Is there a way (trying to think how it would be possible with dataframe transforms or processors) to create a new index that keeps only the last 50 purchases of each customer?

Thanks in advance

We have a similar situation and we solved it via a list.
It works in our data flow scenario so it might not apply to your case. We don't mind large document payload as it's more efficient from our experiment.
What we ended up doing in your example would be putting each customer into individual document.
There's a field called "purchase_history" which is a list.
Each time we have a new purchase from a customer, we get the record and save it to the end of "purchase_history" list. Check the size of the list and trim head if the list is > 50.

Something like that. Of course we have caching and sharding by customerID so the same thread will handle the same customer, etc.
Basically, it's the application doing what you are looking for rather than ES's build-in function.

A list (without nesting) works the same way in terms of searching as if they are individual documents. The difference is you will get a hit on customer record rather than individual purchases.
Say your search results in 3 purchase records all belong to the same customer. My above organization will yield 1 result. But your existing organization would yield 3.

First, there are no "weird questions". It is an interesting usecase.

This can indeed be done with transforms. For this case you create a transform group_by customer id and collapse the purchases as list. I described an example in an advent calendar post, unfortunately german language. Let me take it from there, you can start with a scripted metric like this:

"all_purchases": {
  "scripted_metric": {
    "init_script": "state.docs = []",
    "map_script": "state.docs.add(new HashMap(params['_source']))",
    "combine_script": "return state.docs",
    "reduce_script": "def docs = []; for (s in states) {for (d in s) { docs.add(d);}}return docs"
  }
}

This would create a list of all purchases:

"all_purchases" : [
  {
    "order_id" : 42,
    "date" : "2019-12-01T10:00:00Z",
...
  },
  {
    "order_id" : 99,
    "date" : "2019-12-02T12:00:00Z",
...
  },

To get the top-n 2 possibilities come to my mind: "at runtime" or "as post processing".

Post processing: Sort the list afterwards by order date and cut it at n. You can do this as part of the reduce script or you write the output of the transform into a pipeline and use a script processor.
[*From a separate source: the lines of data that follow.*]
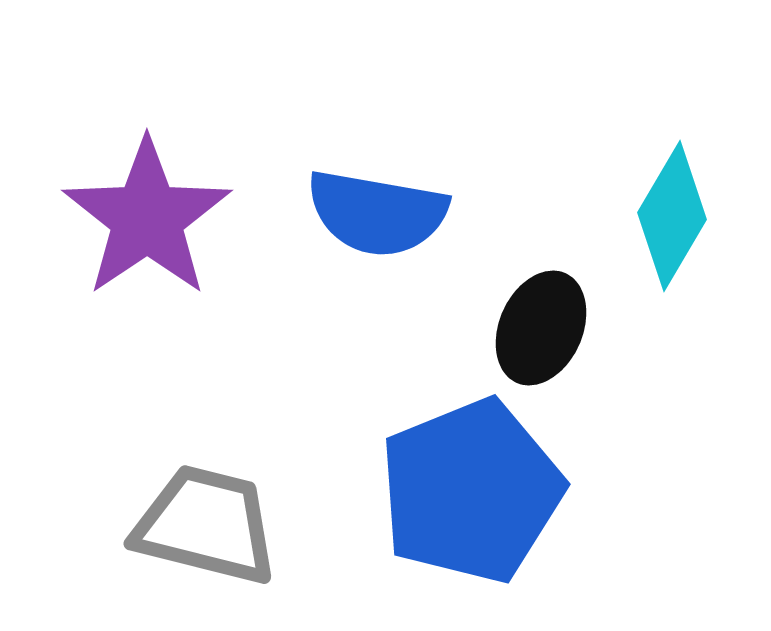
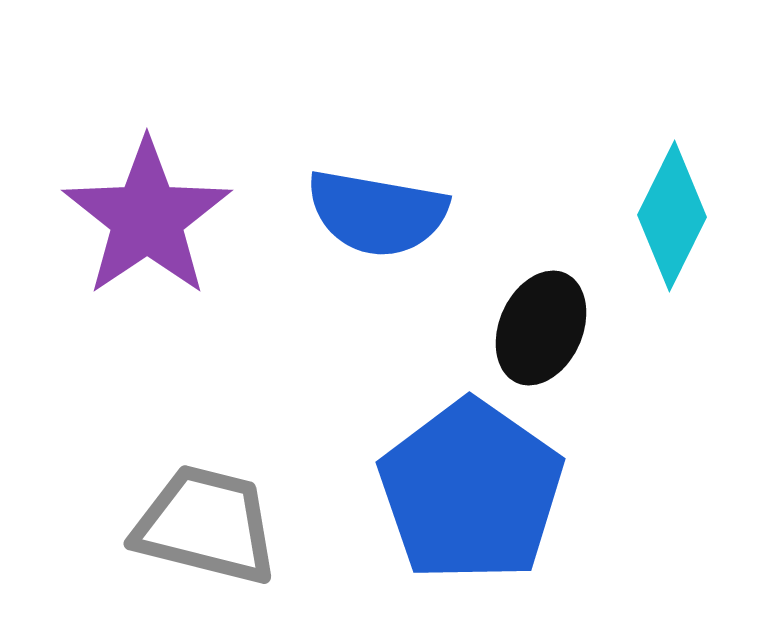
cyan diamond: rotated 4 degrees counterclockwise
blue pentagon: rotated 15 degrees counterclockwise
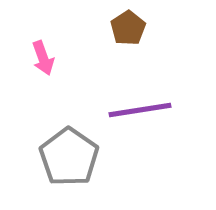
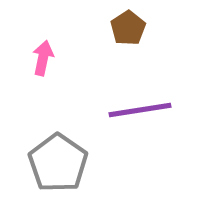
pink arrow: rotated 148 degrees counterclockwise
gray pentagon: moved 11 px left, 6 px down
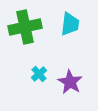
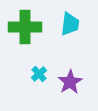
green cross: rotated 12 degrees clockwise
purple star: rotated 10 degrees clockwise
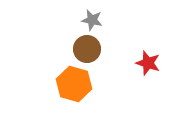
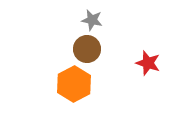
orange hexagon: rotated 16 degrees clockwise
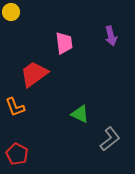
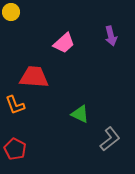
pink trapezoid: rotated 55 degrees clockwise
red trapezoid: moved 3 px down; rotated 40 degrees clockwise
orange L-shape: moved 2 px up
red pentagon: moved 2 px left, 5 px up
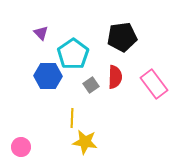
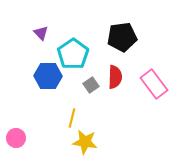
yellow line: rotated 12 degrees clockwise
pink circle: moved 5 px left, 9 px up
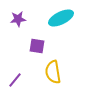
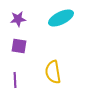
purple square: moved 18 px left
purple line: rotated 42 degrees counterclockwise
At runtime: Instead of a list use a sorted map, a TreeMap and you map order_date to the order object. For insert you could only add to the tree map if it either not reached n or the first key - which is the "lowest" key - is lower than the key you are looking at. Afterwards you trim it to n. Memory-wise this is the most efficient way as this will not keep all orders in memory. Memory consumption might not be a problem for an e-commerce usecase but for IOT it could.

I hope I gave you an idea and would be happy if you share your result.

Thank you both, very much for your replies.

Hendrik, I think this was exactly what I was looking for. This is what I ended up implementing based on your example, in our use case we were ok with post processing, so I implemented the sorting (descending) and cutting the first N orders:

      "last_500_orders": {
  		"scripted_metric": {
  			"init_script" : "state.docs = []",
  			"map_script" : "state.docs.add(new HashMap(params['_source']))",
  			"combine_script" : "return state.docs",
  			"reduce_script" : "def docs = []; for (s in states) {for (d in s) { docs.add(d);}} docs.sort((d1, d2) -> d2.order_date.compareTo(d1.order_date)); return docs.subList(0, (int)Math.min(docs.size(), N));"
  		}
  }

I'll monitor this performance-wise and report back my observations.

Thanks again for the help.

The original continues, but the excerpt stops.